Begging for Christmas

My recent column, “Panhandling in Paradise,” (The Aspen Times, Aug. 7)described my panhandling experience here in Aspen. You can find it again at http://bit.ly/2aJ1BaB. Spoiler alert: Someone gave me a $100 bill.

But panhandling is not always paradise.

I recently panhandled for a day in the town where I grew up, Colorado Springs. Around the terrific Broadmoor Hotel, that town is moneyed and beautiful. But the rest of the town is a modest home to slices of Americana: three military bases, the Pro Rodeo Hall of Fame, religious groups like Focus on the Family and a prestigious private college.

Wealthy tourists who brought money to the town when I was a boy are now bringing their money to resorts like Aspen and Vail. Much of the old tourist strip is now run down or even boarded up while renovation plans simmer. Sometimes the potholes are so big that they have to close a street.

The town is home to lots of homeless people these days, and panhandlers are common. I knew I wouldn’t be the spectacle that I was in Aspen, where panhandling is not only unusual but illegal.

In the back of my BMW I found my cardboard sign reading “SURVIVED CANCER BUT LOST MY JOB” (which happens to be true, though a bit misleading). It had gotten a little clean in my trunk, so I dirtied it. Then I put on old jeans and a tattered shirt and set out.

I sincerely hoped that none of my childhood friends would recognize me, but, if they did, I hoped they would give me money. My mother, who still lives in town, probably shared the first hope if not the second.

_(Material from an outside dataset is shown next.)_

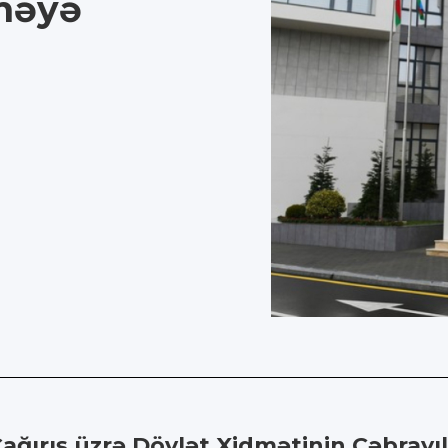
məyə
ağırış üzrə Dövlət Xidmətinin Cəbrayıl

This occupation is embarrassing at first. After an hour, however, you get over it and wonder why you’re not making more money. Unless you’ve been a beggar, you can’t imagine how people look while pretending not to see. I do it, and so do you.

Fishermen often quip that the fishing is good but the catching is lousy. Well, my panhandling was good but my moneymaking was lousy. I was getting skunked.

I wandered miles, all the way to the fancy private college filled with liberal kids using their rich parents’ money for the purpose of killing time before growing up. I said to a group of passing students, “Can you help me?”

They pretended not to hear. I moved to within a few feet of them. Holding my sign out, I repeated a little louder, “Excuse me, but I wonder if you might be able to help me.”

A young women turned and looked at me like I hadn’t survived cancer but was dying of leprosy. I took that as a “no.”

Back in the bad part of town, or perhaps I should say the allegedly bad part of town, I finally received a dollar from a young working-class stiff. He apologized that he didn’t have more to give me.

Rumor suggests that panhandling is a lucrative scam. Reports abound of panhandlers making real money. Stories are told of panhandlers who aren’t actually down and out but are up and in.

Maybe, but that wasn’t my experience that day. That day I concluded that no one would do this unless they were desperate.

I finally gave up and started back to my car. I crossed a broad boulevard with a median occupied by a panhandler, a real one. He wore a sign saying “LOST MY FINGERS.” Indeed, he had. Whatever scams proliferate in the panhandling business, it was plain that this man had no thumb or fingers on either hand.

I dug that dollar out of my pocket and “handed” it to him, if that’s the right word for giving something to a man with only paws. I pressed the dollar into the crease of his palm as he said, “Thank you, sir, and Merry Christmas.”

It was a windy day. I worried that the dollar would blow away before he could secure it. I worried that I should help him put the dollar into wherever he kept his money. I worried that I should give him more. I worried about what happened to his fingers.

But I was too weak, too cowardly and too absorbed with my worries to deal with this strong soul with the broken body. I looked away, and I walked away. I kept my eyes on the pavement until traffic safely divided us.

Now I wonder which of us was the crippled one.